Hi
I have treatment versus control collected in eight batches (NanoString transcriptome)
I have tried NanoStringNCTools and RUVseq to remove unwanted variations
Here I suppose my eight batches can introduce unwanted technical variations
I have twenty housekeeping genes in my panel using them I want to combat with unwanted variations
So,
## ----ruv_spikes, fig.cap="RUVg normalization based on spike-in controls.", fig.subcap=c("RLE plot","PCA plot")----
set1 <- RUVg(set, spikes, k=1)
pData(set1)
> set1$x
[1] 1 1 1 1 1 1 1 1 1 2 2 2 2 2 2 2 2 2 2 2 2 3 3 3 3 3 3 4
[29] 4 4 4 4 4 4 4 4 4 4 4 5 5 5 5 5 5 5 5 5 5 5 5 6 6 6 7 7
[57] 7 7 7 7 7 7 8 8 8 8 8 8 8 8 8 8 8
Levels: 1 2 3 4 5 6 7 8
Please ,if you just tell me what W_1
is embedded in set1?
I know x is the main design ; But I am sure W_1 comes from where?
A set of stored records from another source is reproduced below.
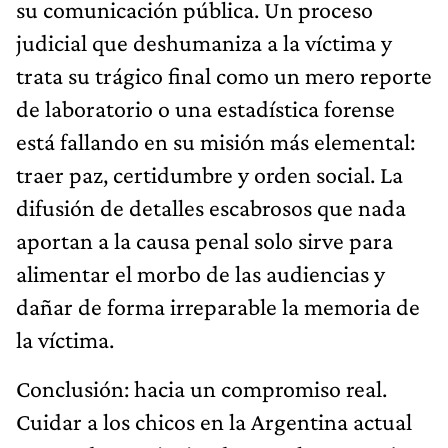
su comunicación pública. Un proceso
judicial que deshumaniza a la víctima y
trata su trágico final como un mero reporte
de laboratorio o una estadística forense
está fallando en su misión más elemental:
traer paz, certidumbre y orden social. La
difusión de detalles escabrosos que nada
aportan a la causa penal solo sirve para
alimentar el morbo de las audiencias y
dañar de forma irreparable la memoria de
la víctima.
Conclusión: hacia un compromiso real.
Cuidar a los chicos en la Argentina actual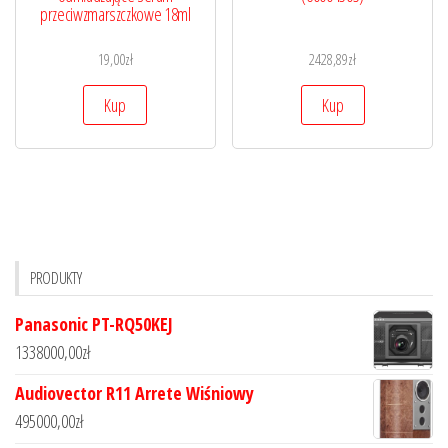
przeciwzmarszczkowe 18ml
19,00
zł
2428,89
zł
Kup
Kup
PRODUKTY
Panasonic PT-RQ50KEJ
1338000,00
zł
Audiovector R11 Arrete Wiśniowy
495000,00
zł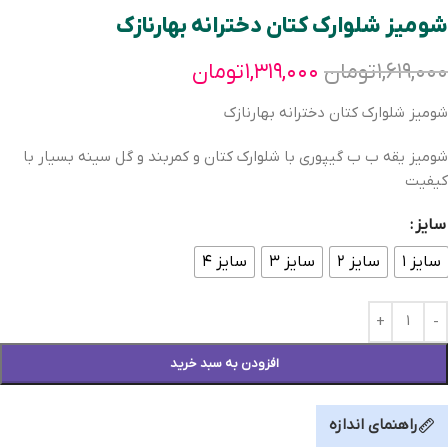
شومیز شلوارک کتان دخترانه بهارنازک
۱,۶۱۹,۰۰۰
تومان
۱,۳۱۹,۰۰۰
تومان
شومیز شلوارک کتان دخترانه بهارنازک
شومیز یقه ب ب گیپوری با شلوارک کتان و کمربند و گل سینه بسیار با
کیفیت
سایز
سایز ۱
سایز ۲
سایز ۳
سایز ۴
افزودن به سبد خرید
راهنمای اندازه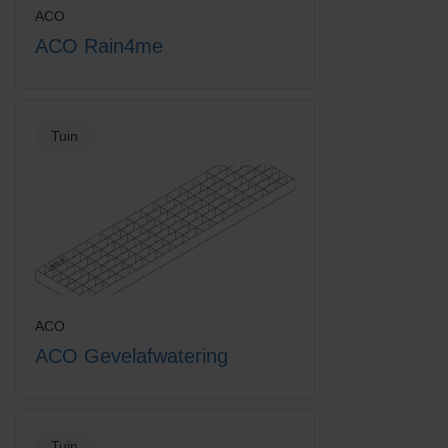
ACO
ACO Rain4me
Euroline vuilvanger + verzinkt
Euroline vuilvanger emmer
staal sleuf
zonder rooster
Tuin
Europoint rooster intercept
Grindrooster verzinkt staal
ACO
ACO Gevelafwatering
Tuin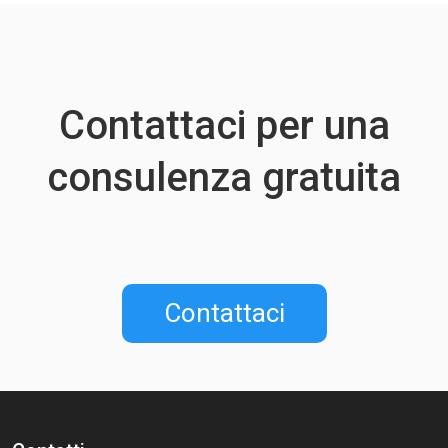
Contattaci per una
consulenza gratuita
Contattaci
Is that correcting factor based on spikes in gene?
For instance as a part of tutorial you mention
This is done by considering a design matrix that includes both the covariates of interest (here, the treatment status) and the factors of unwanted variation.
design <- model.matrix(~x + W_1, data=pData(set1))
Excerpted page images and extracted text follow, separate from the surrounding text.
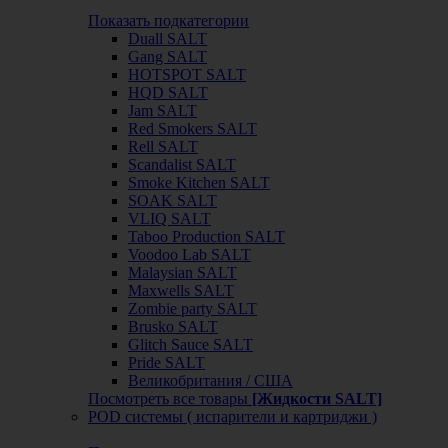
Показать подкатегории
Duall SALT
Gang SALT
HOTSPOT SALT
HQD SALT
Jam SALT
Red Smokers SALT
Rell SALT
Scandalist SALT
Smoke Kitchen SALT
SOAK SALT
VLIQ SALT
Taboo Production SALT
Voodoo Lab SALT
Malaysian SALT
Maxwells SALT
Zombie party SALT
Brusko SALT
Glitch Sauce SALT
Pride SALT
Великобритания / США
Посмотреть все товары
[Жидкости SALT]
POD системы ( испарители и картриджи )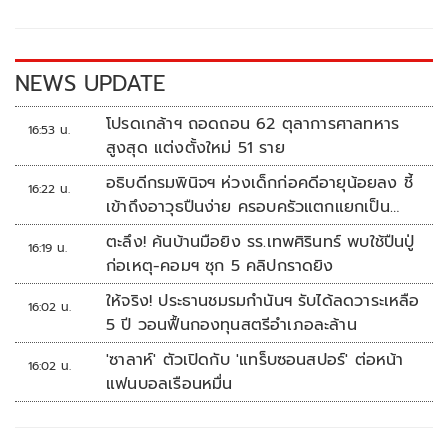
o
Li
o
n
k
k
NEWS UPDATE
โปรดเกล้าฯ ถอดถอน 62 ตุลาการศาลทหาร
16:53 น.
สูงสุด แต่งตั้งใหม่ 51 ราย
อธิบดีกรมพินิจฯ ห่วงเด็กก่อคดีอายุน้อยลง ชี้
16:22 น.
เข้าถึงอาวุธปืนง่าย ครอบครัวแตกแยกเป็น
ชนวนสำคัญ
ตะลึง! ค้นบ้านมือยิง รร.เทพศิรินทร์ พบใช้ปืนปู่
16:19 น.
ก่อเหตุ-คอมฯ ซุก 5 คลิปกราดยิง
ให้จริง! ประธานชมรมกำนันฯ รับได้ลดวาระเหลือ
16:02 น.
5 ปี วอนฟื้นกองทุนสตรีอำเภอละล้าน
'ซาลาห์' ตัวเปิดกับ 'แทร็บซอนสปอร์' ต่อหน้า
16:02 น.
แฟนบอลเรือนหมื่น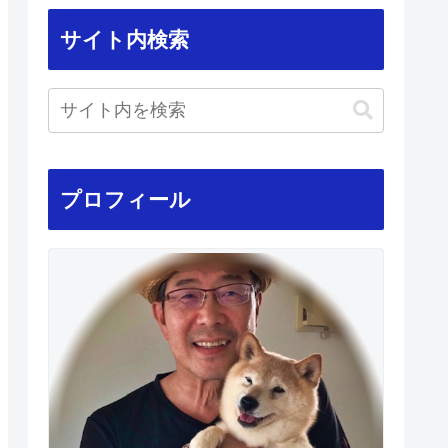
サイト内検索
プロフィール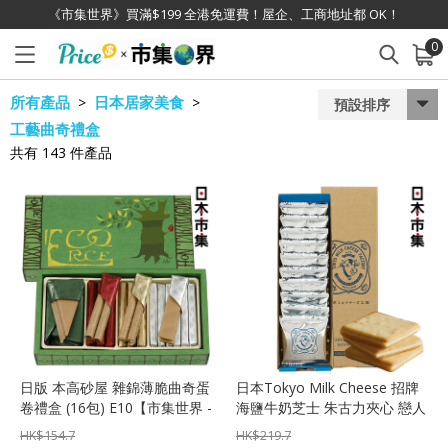
《市集世界》買滿$199 全港免運費！屋企、工商地址都 OK！
0
已加入購物車
查看
所有產品
日本居家美食
>
>
預設排序
工藝曲奇禮盒
共有
143
件產品
日版 本高砂屋 雜錦薄脆曲奇蛋
日本Tokyo Milk Cheese 招牌
卷禮盒 (16包) E10【市集世界 -
海鹽牛奶芝士 朱古力夾心 戀人
日本市集】
曲奇禮盒 (1盒10件)【市集世界
HK$
154.7
HK$
219.7
- 日本市集】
I have both covariate of interest and some some batches, so shall I still include the batch in the formula?
What would be a formula comparing treatment/control, removing unwanted variation and deducing batches?
I am desperately confused
Thanks for any clarification
Thanks a million
I have done so
I have plotted PCA for different things in my colData
The number of batches we collected the data before using housekeeping genes
The number of batches we collected the data after using housekeeping genes (control genes)
And the other features (my main interest in Status_2 thought)
Please, do you think if I should do batch correction for these eight batches or what else?